=== WHAT YOU WILL DO ===
The entries follow. Copy every line in which "Instagram" appears.

########

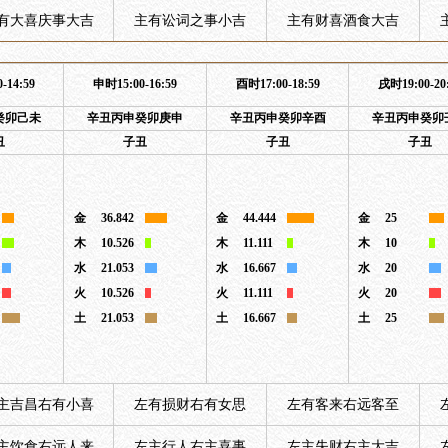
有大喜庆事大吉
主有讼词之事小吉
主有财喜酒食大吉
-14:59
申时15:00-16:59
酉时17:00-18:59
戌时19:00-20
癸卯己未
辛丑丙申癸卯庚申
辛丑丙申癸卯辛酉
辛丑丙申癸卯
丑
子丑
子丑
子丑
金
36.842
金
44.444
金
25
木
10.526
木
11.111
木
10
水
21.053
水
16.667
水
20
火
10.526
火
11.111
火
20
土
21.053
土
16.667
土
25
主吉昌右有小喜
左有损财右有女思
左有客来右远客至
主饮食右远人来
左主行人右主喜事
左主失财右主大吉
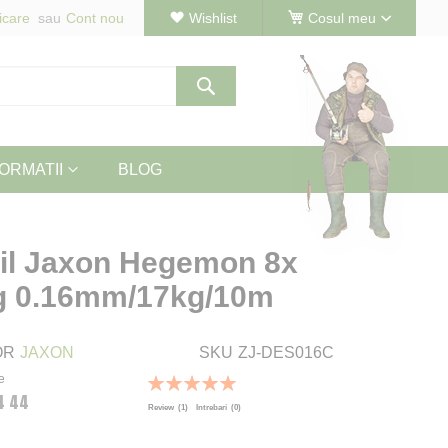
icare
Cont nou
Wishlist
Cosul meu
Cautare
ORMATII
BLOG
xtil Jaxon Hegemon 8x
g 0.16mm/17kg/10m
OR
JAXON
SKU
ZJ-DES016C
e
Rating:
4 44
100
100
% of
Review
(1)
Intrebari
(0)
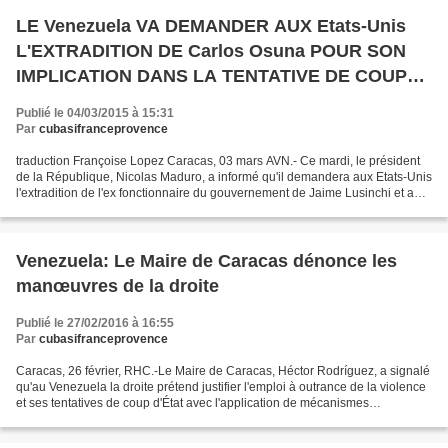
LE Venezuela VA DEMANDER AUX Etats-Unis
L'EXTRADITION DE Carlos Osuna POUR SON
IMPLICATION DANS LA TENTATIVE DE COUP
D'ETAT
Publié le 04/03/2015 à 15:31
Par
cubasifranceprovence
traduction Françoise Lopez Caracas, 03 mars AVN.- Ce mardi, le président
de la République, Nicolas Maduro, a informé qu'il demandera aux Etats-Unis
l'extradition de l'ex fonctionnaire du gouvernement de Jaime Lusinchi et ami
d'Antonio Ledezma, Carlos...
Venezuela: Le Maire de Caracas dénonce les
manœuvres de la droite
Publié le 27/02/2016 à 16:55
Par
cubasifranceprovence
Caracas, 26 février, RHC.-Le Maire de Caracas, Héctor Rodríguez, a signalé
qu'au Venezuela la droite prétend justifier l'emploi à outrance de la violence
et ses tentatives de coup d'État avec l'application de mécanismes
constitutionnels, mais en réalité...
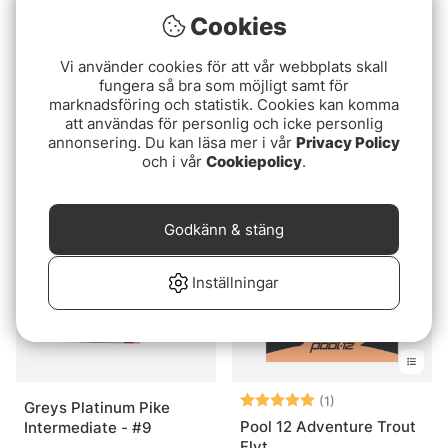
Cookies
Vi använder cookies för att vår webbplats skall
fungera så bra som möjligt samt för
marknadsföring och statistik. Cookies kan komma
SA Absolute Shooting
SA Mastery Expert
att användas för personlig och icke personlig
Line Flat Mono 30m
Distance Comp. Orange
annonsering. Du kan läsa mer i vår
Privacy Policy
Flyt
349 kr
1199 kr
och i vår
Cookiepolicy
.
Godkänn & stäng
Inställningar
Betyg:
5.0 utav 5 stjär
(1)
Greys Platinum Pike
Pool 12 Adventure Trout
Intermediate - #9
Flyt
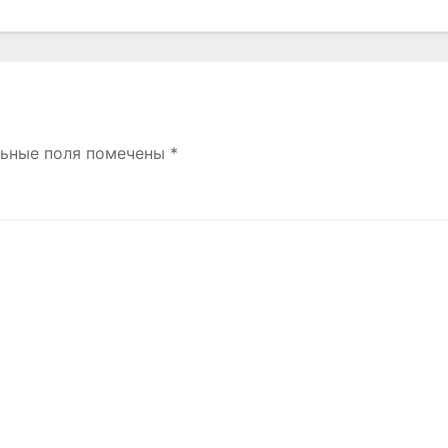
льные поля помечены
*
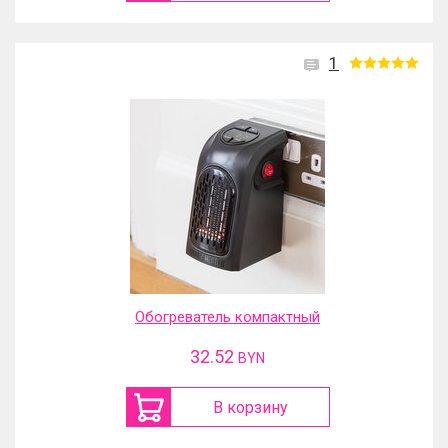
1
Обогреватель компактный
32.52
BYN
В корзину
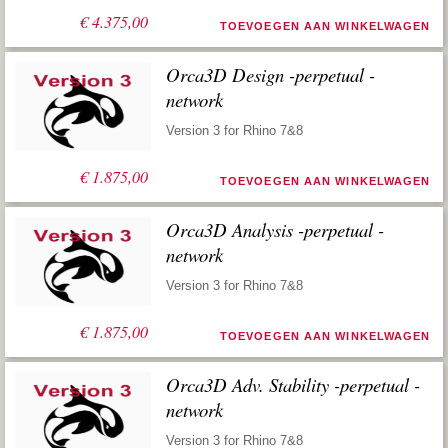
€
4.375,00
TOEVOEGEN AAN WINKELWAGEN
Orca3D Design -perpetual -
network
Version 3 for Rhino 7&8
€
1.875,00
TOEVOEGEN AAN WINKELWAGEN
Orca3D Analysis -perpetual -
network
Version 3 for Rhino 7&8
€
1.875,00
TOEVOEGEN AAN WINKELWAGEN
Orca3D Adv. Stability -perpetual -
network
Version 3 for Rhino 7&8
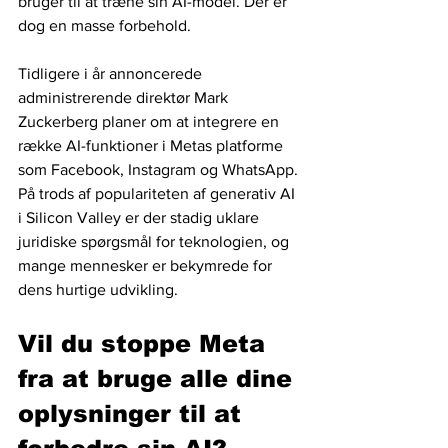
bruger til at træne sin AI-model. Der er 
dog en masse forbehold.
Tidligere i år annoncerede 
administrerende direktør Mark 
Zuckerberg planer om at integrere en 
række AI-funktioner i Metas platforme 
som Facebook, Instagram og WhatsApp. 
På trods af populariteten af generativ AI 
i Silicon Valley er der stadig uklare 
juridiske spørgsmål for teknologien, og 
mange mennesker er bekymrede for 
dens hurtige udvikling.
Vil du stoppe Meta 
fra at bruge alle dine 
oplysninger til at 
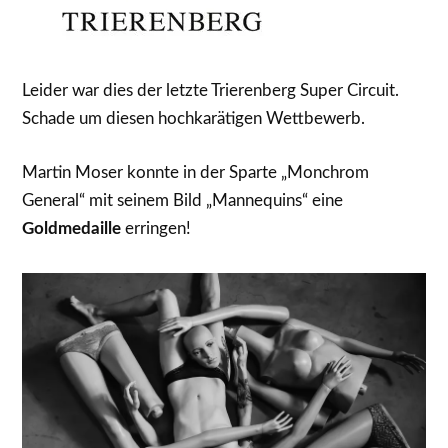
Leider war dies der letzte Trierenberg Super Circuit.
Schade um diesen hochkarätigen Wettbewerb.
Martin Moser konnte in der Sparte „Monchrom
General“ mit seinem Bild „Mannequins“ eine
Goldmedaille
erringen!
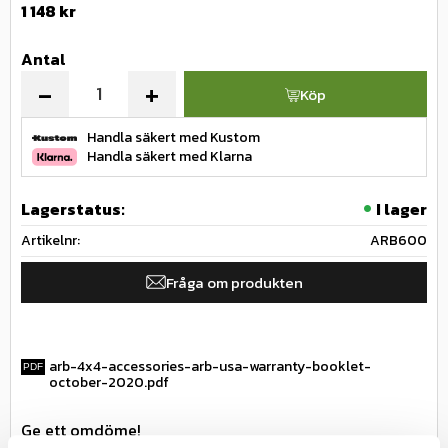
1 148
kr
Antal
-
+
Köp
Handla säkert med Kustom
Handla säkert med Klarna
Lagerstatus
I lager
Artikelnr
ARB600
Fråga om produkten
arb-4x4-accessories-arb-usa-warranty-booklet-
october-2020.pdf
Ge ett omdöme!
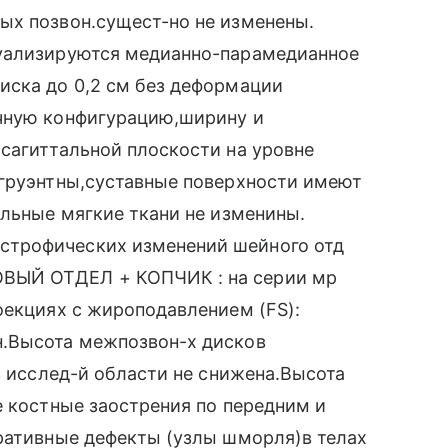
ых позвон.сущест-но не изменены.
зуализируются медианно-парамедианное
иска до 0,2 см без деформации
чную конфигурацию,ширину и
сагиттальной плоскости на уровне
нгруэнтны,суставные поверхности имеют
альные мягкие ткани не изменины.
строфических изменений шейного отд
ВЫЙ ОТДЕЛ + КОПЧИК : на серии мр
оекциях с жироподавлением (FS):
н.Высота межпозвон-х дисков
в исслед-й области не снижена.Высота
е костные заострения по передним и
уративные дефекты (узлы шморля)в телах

########

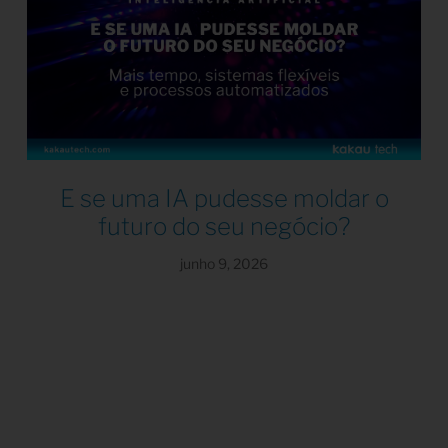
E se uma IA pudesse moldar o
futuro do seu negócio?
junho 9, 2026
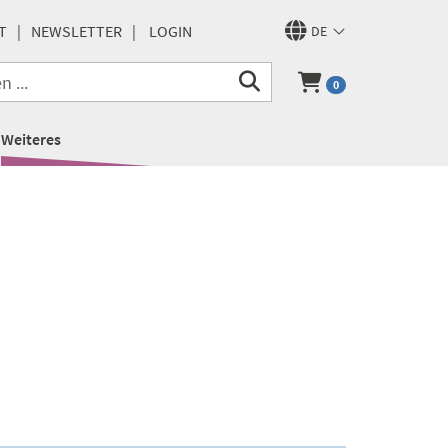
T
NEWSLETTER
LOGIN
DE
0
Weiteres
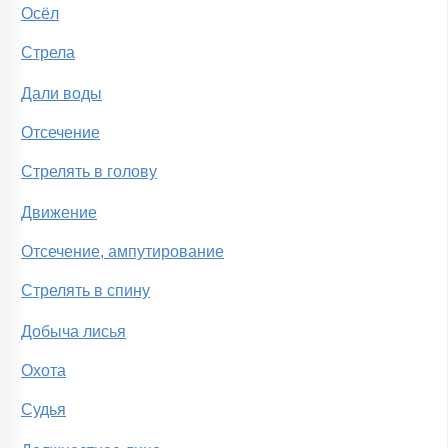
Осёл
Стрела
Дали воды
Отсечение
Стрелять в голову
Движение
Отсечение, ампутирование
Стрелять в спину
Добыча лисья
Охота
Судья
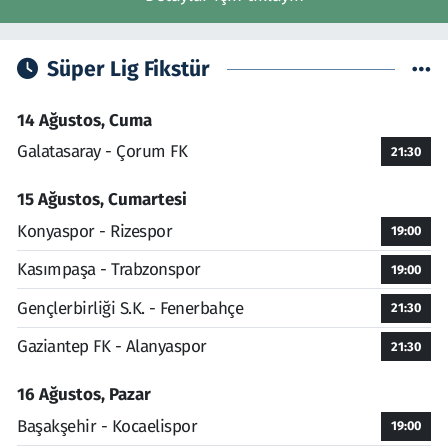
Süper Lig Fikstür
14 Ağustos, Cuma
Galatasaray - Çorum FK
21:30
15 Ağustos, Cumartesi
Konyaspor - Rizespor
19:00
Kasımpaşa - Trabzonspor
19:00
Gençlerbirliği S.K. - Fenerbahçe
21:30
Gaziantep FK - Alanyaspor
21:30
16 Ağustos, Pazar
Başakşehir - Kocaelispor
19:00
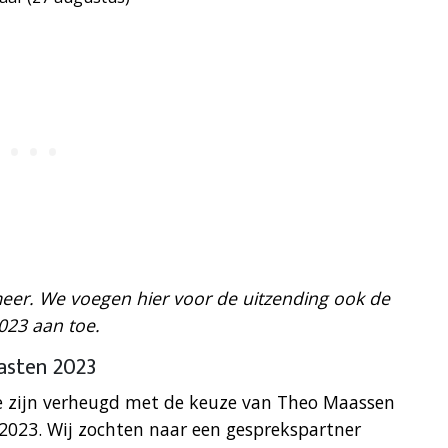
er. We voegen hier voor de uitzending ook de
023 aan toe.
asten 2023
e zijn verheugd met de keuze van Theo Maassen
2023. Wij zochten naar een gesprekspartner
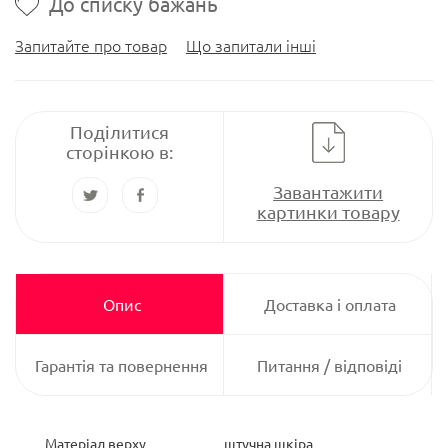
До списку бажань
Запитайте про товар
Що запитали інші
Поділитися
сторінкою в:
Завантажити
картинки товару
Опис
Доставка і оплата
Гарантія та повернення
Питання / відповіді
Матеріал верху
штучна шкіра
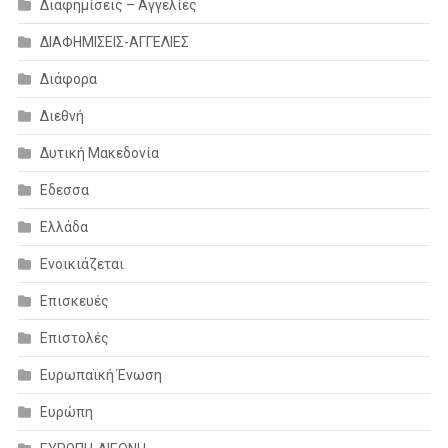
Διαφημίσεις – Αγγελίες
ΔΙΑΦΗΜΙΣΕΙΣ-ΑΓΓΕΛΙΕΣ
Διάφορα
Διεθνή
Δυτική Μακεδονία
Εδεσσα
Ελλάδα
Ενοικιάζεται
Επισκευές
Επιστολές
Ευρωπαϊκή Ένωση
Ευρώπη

########

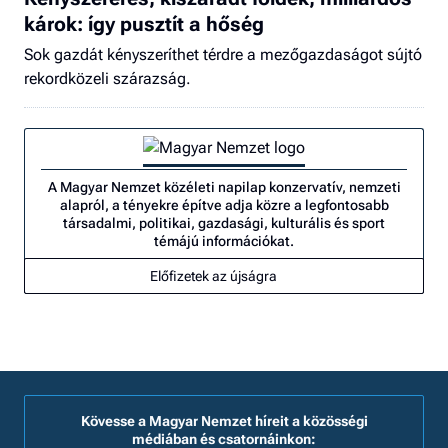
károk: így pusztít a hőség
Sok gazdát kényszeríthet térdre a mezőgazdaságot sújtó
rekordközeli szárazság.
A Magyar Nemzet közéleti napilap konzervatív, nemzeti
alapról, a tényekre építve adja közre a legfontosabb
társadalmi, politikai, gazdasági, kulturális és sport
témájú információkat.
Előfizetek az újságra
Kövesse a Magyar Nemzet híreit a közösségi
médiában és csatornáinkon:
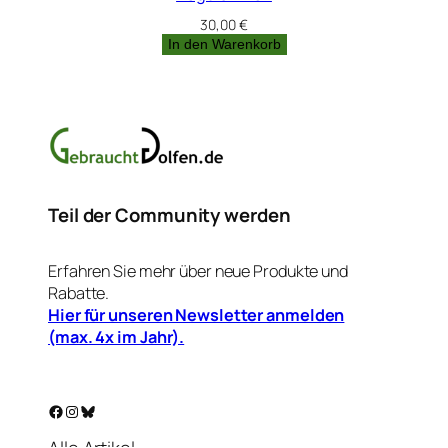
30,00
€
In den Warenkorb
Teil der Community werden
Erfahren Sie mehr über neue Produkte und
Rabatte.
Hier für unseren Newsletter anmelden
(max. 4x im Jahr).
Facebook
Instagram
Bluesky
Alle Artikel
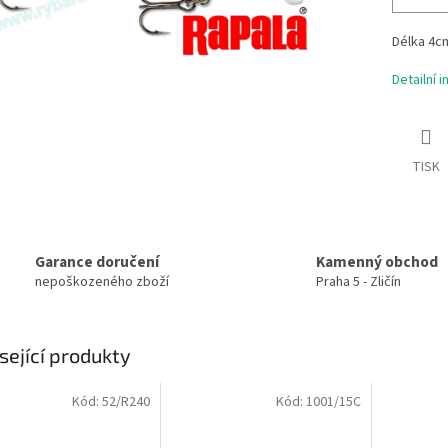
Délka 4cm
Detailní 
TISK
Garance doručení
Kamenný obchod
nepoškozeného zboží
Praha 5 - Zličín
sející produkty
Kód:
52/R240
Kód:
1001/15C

########

=== EXERCISE ANSWER ===
som Facebook, Instagram og WhatsApp. 
Instagram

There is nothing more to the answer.